── Data provided

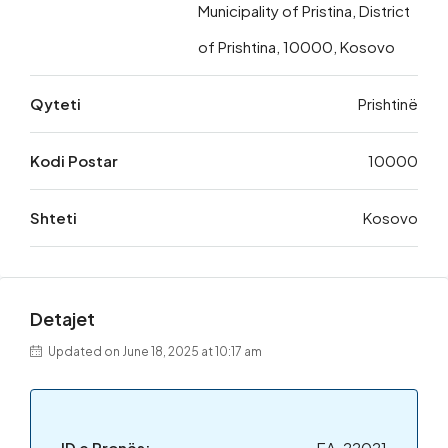
Municipality of Pristina, District
of Prishtina, 10000, Kosovo
Qyteti
Prishtinë
Kodi Postar
10000
Shteti
Kosovo
Detajet
Updated on June 18, 2025 at 10:17 am
ID e Pronës:
EA-22021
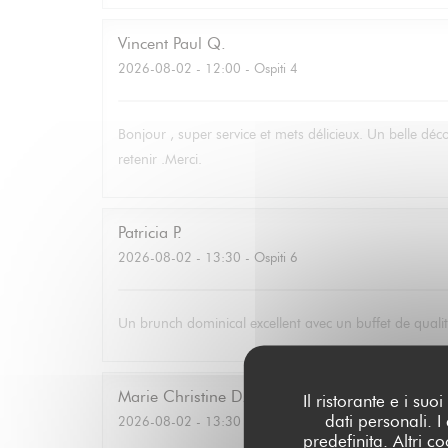
Vincent Paul
Q
2026-08-02
- 12:00 - Ospiti 4
Bonjour , super service et mets délicieux. Un belle déc
retenir .Merci.
Patricia
P
2026-08-02
- 13:30 - Ospiti 6
Un brunch dominical excellent avec un buffet de qualité
Marie Christine
D
Il ristorante e i su
dati personali. 
2026-08-02
- 13:30 - Ospiti 2
predefinita. Altri 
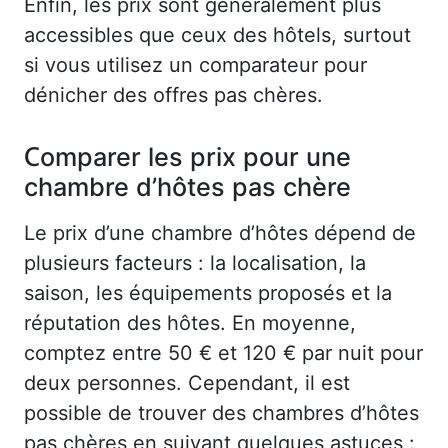
Enfin, les prix sont généralement plus
accessibles que ceux des hôtels, surtout
si vous utilisez un comparateur pour
dénicher des offres pas chères.
Comparer les prix pour une
chambre d’hôtes pas chère
Le prix d’une chambre d’hôtes dépend de
plusieurs facteurs : la localisation, la
saison, les équipements proposés et la
réputation des hôtes. En moyenne,
comptez entre 50 € et 120 € par nuit pour
deux personnes. Cependant, il est
possible de trouver des chambres d’hôtes
pas chères en suivant quelques astuces :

────

| Required work |
Without including any picture, print all of the entries above exactly.

| Output |
Municipality of Pristina, District
of Prishtina, 10000, Kosovo
Qyteti
Prishtinë
Kodi Postar
10000
Shteti
Kosovo
Detajet
Updated on June 18, 2025 at 10:17 am
ID e Pronës:
EA-22021
Vincent Paul
Q
2026-08-02
- 12:00 - Ospiti 4
Bonjour , super service et mets délicieux. Un belle déc
retenir .Merci.
Patricia
P
2026-08-02
- 13:30 - Ospiti 6
Un brunch dominical excellent avec un buffet de qualité
Marie Christine
D
Il ristorante e i su
dati personali. 
2026-08-02
- 13:30 - Ospiti 2
predefinita. Altri 
Enfin, les prix sont généralement plus
accessibles que ceux des hôtels, surtout
si vous utilisez un comparateur pour
dénicher des offres pas chères.
Comparer les prix pour une
chambre d’hôtes pas chère
Le prix d’une chambre d’hôtes dépend de
plusieurs facteurs : la localisation, la
saison, les équipements proposés et la
réputation des hôtes. En moyenne,
comptez entre 50 € et 120 € par nuit pour
deux personnes. Cependant, il est
possible de trouver des chambres d’hôtes
pas chères en suivant quelques astuces :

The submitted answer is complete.